In the course of an individual’s life, it is necessary and inevitable for hardship and turmoil to strike. While one may believe that a crisis is simply experiencing these hardships and turmoils, this is not the case. Indeed, a crisis is generally defined as “the breakdown of coping behavior that may have been adequate in the past” (National Interagency Fire Center [NIFC], 2014). In other words, a crisis is more than just facing difficulties; it is when the strategies normally used to cope with or overcome said difficulties fail. Moreover, this sense of crisis is worsened into a severe state when new methods of coping are developed, yet also fail in restoring the individual to the status quo ante. NIFC (2014) adds that crises can manifest into dangerous consequences when this failure to adapt to hardship becomes so overwhelming as to instead lead the individual to adapt negatively. This would entail a complete and utter rejection of life as previously lived; in place of positive efforts to restore a semblance of emotional balance to the individual, a person in crisis tends toward destructive tendencies including suicide attempts. Expectedly, it is of utmost importance that the individual, either through self-reflection or peer support, extricates themself from a state of crisis to a state of adaptation.

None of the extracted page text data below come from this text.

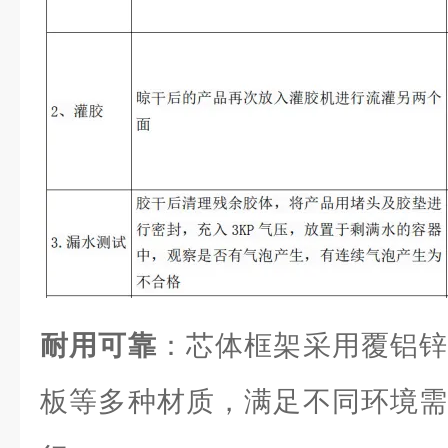
耐用可靠
：芯体框架采用覆铝锌
板等多种材质，满足不同环境需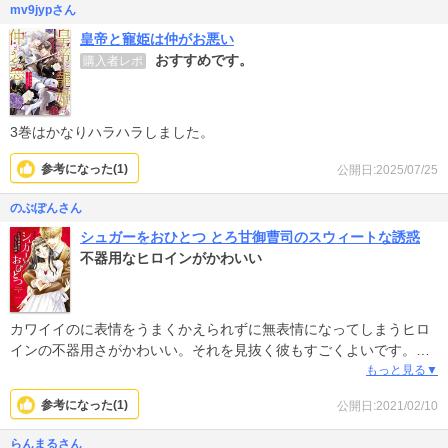
mv9jypさん
皇帝と寵姫は仲がお悪い
おすすめです。
購入者レポ
3巻はかなりハラハラしました。
参考になった(
1
)
公開日:2025/07/25
のぶぽんさん
シュガーをおひとつ とろ甘御曹司のスウィートな誘惑
不器用なヒロインがかわいい
カワイイのに表情をうまくかえられずに無表情になってしまうヒロ
インの不器用さがかわいい。それを見抜く彼もすごくよいです。彼
女が少しずつ彼の手で笑えるようになるといいなとおもいながら読
もっと見る▼
んでいきたい。
参考になった(
1
)
公開日:2021/02/10
らんまるさん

Furthermore, it is imperative that different types of crises be defined and established if the nature of a crisis is to be understood adequately. Firstly, NIFC (2014) asserts that a developmental crisis is that type of crisis such as puberty or marriage that results from a normal life change. Generally, these kinds of crises are demonstrably rites of passage and simply expected. It is evident that in these cases, returning to the status quo is not exactly possible as said changes are monumental in re-ordering nearly every aspect of the individual’s life. For example, the individual who is experiencing a developmental crisis from marriage cannot return to a state of non-marriage or act as if their marriage is not going to be a part of their life any longer. This is why developmental crises force the individual to adapt to their new environment with new coping skills, which will be expressed in greater detail in Section III.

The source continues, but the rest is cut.